A l’annonce de la déclaration de guerre de l’Angleterre,

dont Schmidt lui fait part,

Hitler demeure pétrifié

            De la lecture de ce livre il ressort que Hitler voulait avoir sa guerre, mais une guerre localisée, contre la Pologne, un ennemi facile à écraser. A l’été 1939, Ciano, ministre italien des Affaires étrangères, visita Hitler au Berghof et le mit en garde contre un risque de réaction des puissances occidentales en cas d’invasion de la Pologne. Dans son récit, Schmidt écrit qu’il entend encore la phrase que prononça Hitler à cette occasion : « Je suis persuadé, dur comme fer, que ni l’Angleterre, ni la France n’entreront dans un conflit général. »

            Le 31 août, la Wehrmacht entre en Pologne. Le 2 septembre, l’ambassadeur de Grande-Bretagne en Allemagne appelle la chancellerie et demande à être reçu, le lendemain à 9 heures, par Ribbentrop, ministre des Affaires étrangères du Reich, afin de lui faire part d’une communication en provenance de Londres. Ribbentrop comprend que la communication n’aura rien d’agréable et qu’il s’agit probablement d’un ultimatum. Malgré la gravité de la situation, il se défile et ordonne à Schmidt de recevoir à sa place l’ambassadeur. Le lendemain, un dimanche, à 9 heures précises, c’est donc Schmidt, interprète au ministère des Affaires étrangères, qui reçoit l’ambassadeur britannique, lequel lui remet un ultimatum qui équivaut à une déclaration de guerre de son pays. Aussitôt Schmidt se rend à la chancellerie où l’attend Hitler  et lui traduit l’ultimatum remis par la Grande-Bretagne. Schmidt décrit la réaction du dictateur : « Hitler restait comme pétrifié, regardant droit devant lui. […] Il resta complètement silencieux et immobile à sa place. Au bout d’un moment, qui me parut une éternité, il se tourna vers Ribbentrop qui était resté comme figé, à la fenêtre. " Et maintenant ? " demanda Hitler à son ministre des Affaires étrangères, avec un éclair de fureur dans les yeux, comme s’il voulait exprimer que Ribbentrop l’avait faussement informé sur la réaction des Anglais. Ribbentrop répondit à voix basse : " Je présume qu’au cours des heures prochaines, les Français vont nous apporter un ultimatum équivalent. " » Sur ce point Ribbentrop eut raison, puisque, peu de temps après, la France remit à son tour un ultimatum aboutissant à un état de guerre.

            Malgré le déclenchement des hostilités, Hitler eut encore besoin des services de Schmidt. Il assista notamment à la signature de l’Armistice avec la France, à Rethondes, en juin 1940, et servit d’interprète lors de l’entrevue avec Pétain, à Montoire, quelques mois plus tard.

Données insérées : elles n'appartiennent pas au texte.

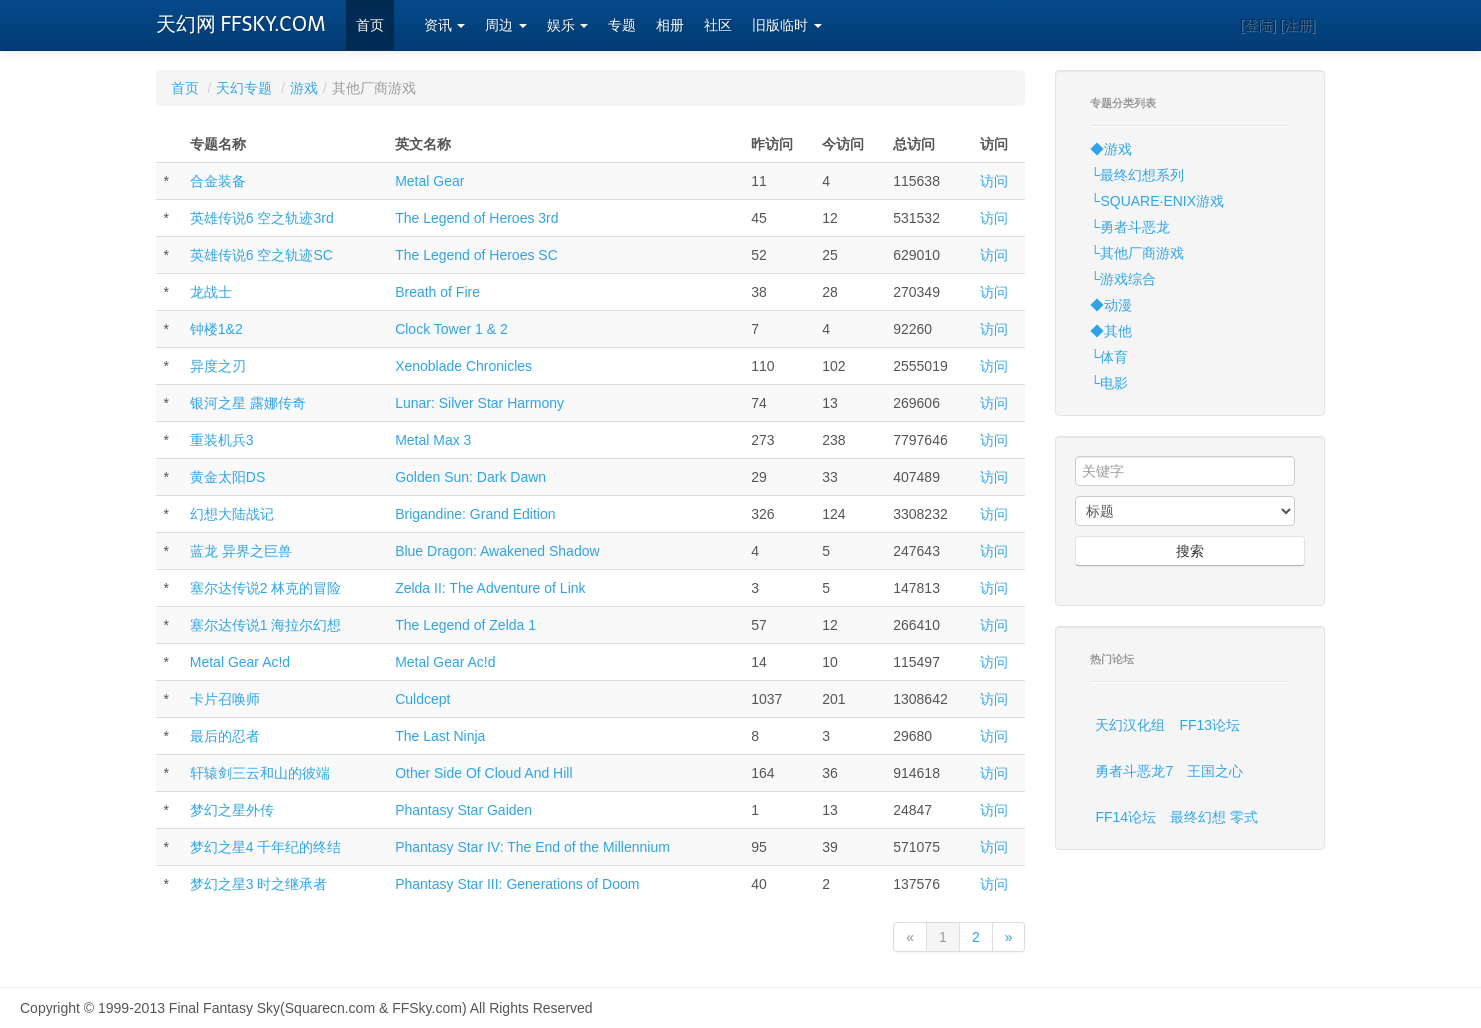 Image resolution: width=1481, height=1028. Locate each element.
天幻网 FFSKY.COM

            Schmidt eut quelques ennuis à la fin de la guerre, car, lors de son arrestation, il était revêtu d’un uniforme SS : selon lui, Hitler, qui ne voulait plus le voir en civil, l’avait obligé à enfiler une telle tenue. Il est vrai que, comme l’écrit l’auteur, « dans le IIIe Reich, un uniforme n’était qu’un costume de figurant », tant les Allemands, sous le nazisme, était devenu un  peuple en uniforme.

            Schmidt, qui déclare ne pas avoir été nazi, tire une leçon de tous ces événements et se dit convaincu que la catastrophe qui se produisit fut rendue possible parce que l’Allemagne s’était éloignée des lois morales, essentiellement chrétienne. « J’ai constaté, au cours de ma carrière, écrit-il, que les hommes d’Etat et les peuples qui s’écartent de ces principes sont finalement conduits à la catastrophe, quelques trompeurs que puissent être des succès initiaux, remportés pendant une période plus ou moins longue. »

            Le témoignage de Paul-Otto Schmidt constitue un document de première importance pour comprendre les coulisses du IIIe Reich. Il fait le portrait d’un Hitler moins sûr de lui qu’on ne pourrait le croire, prêt à reculer quand il est acculé. Hitler veut avoir sa guerre, mais à condition qu’elle soit menée contre un ennemi facile à abattre.

            Dans l’édition française de ce livre publiée en 1950, Schmidt salue la mise en place du plan Schuman, créant la Communauté européenne du charbon et de l’acier ; il écrit : « j’attends l’avenir avec confiance ».

 

Sur la scène internationale avec Hitler, de Paul-Otto Schmidt, 1950, éditions Perrin.